For much of the 20th century, small circles of believers practiced voodoo quietly here. Many Americans consider it mysterious or even ridiculous, and some 20th-century chroniclers of New Orleans history portrayed Laveau as a charlatan and a depraved sensualist.

Modern historians are forging a very different view of Laveau, a free woman of African, American Indian and European blood who thrived at a time when New Orleans was one of the most racially integrated cities in the United States. They describe her as a healer and spiritualist who cultivated an unparalleled network of informants among slaves and servants, and seemed to know every secret in town.

Slaves brought voodoo to the Americas from West Africa. It thrived in Haiti and Louisiana, and over the years it absorbed influences from French and Spanish Catholicism, American Indian spiritual practices and even Masonic tradition. Many believers consider themselves Catholic and see no contradiction between Christianity and their belief in protective spirits and other tenets of voodoo.

The appeal of voodoo now cuts across racial and national lines. Some specialists say that in the United States, and particularly in New Orleans, many of those who now gravitate toward it are white.

One priestess, Miriam Chamani, performs rites at an elaborate altar behind her shop. A large portrait of Laveau hangs nearby.

"Voodoo is about finding ways to survive conflict and trouble," Ms. Chamani said. "As long as you're doing the work of helping people get through difficult times, you're doing the work that Marie Laveau was all about."

Farther away from the tourist-oriented French Quarter, Elmer Glover, a voodoo priest, said even clergymen came to him for help. "Voodoo has many enemies in public, but in private it has many friends," he said.

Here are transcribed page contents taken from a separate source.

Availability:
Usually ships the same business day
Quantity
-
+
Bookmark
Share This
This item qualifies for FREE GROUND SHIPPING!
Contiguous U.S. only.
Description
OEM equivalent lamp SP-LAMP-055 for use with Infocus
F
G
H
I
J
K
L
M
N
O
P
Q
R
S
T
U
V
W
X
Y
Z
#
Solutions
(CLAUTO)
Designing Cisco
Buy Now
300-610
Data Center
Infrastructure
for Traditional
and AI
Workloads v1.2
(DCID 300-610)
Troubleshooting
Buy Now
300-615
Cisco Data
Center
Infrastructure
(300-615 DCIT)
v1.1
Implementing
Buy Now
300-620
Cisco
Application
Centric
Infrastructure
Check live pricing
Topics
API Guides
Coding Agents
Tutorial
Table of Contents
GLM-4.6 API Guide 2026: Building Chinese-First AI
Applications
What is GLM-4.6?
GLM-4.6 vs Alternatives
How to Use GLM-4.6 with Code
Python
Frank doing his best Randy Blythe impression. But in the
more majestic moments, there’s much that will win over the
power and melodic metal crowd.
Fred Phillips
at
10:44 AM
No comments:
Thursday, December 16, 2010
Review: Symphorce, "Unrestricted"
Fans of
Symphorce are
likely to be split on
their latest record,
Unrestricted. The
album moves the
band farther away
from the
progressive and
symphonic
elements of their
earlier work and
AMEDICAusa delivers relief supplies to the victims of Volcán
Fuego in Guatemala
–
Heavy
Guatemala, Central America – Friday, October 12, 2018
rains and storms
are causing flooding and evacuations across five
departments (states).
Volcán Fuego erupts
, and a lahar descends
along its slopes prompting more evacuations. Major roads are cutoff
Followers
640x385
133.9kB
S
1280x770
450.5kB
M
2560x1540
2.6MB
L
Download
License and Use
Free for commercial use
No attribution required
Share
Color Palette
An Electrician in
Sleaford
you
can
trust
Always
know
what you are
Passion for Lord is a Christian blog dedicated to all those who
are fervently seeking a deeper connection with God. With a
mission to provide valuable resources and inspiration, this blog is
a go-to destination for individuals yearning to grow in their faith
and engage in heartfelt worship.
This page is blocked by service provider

Mr. Glover has traveled to Haiti, Belize, Brazil and Africa to immerse himself in voodoo and related animist belief systems like macumba, santería and condomblé. In more than 20 years as a shaman, he said he had performed countless ceremonies aimed at helping people overcome problems. In an interview, however, he declined to make extravagant claims for the power of voodoo.

"It generally works out, but I don't know how," he said. "Have you heard of the placebo effect? If you have faith, if you truly believe that supernatural powers can intervene in your life, this can help you."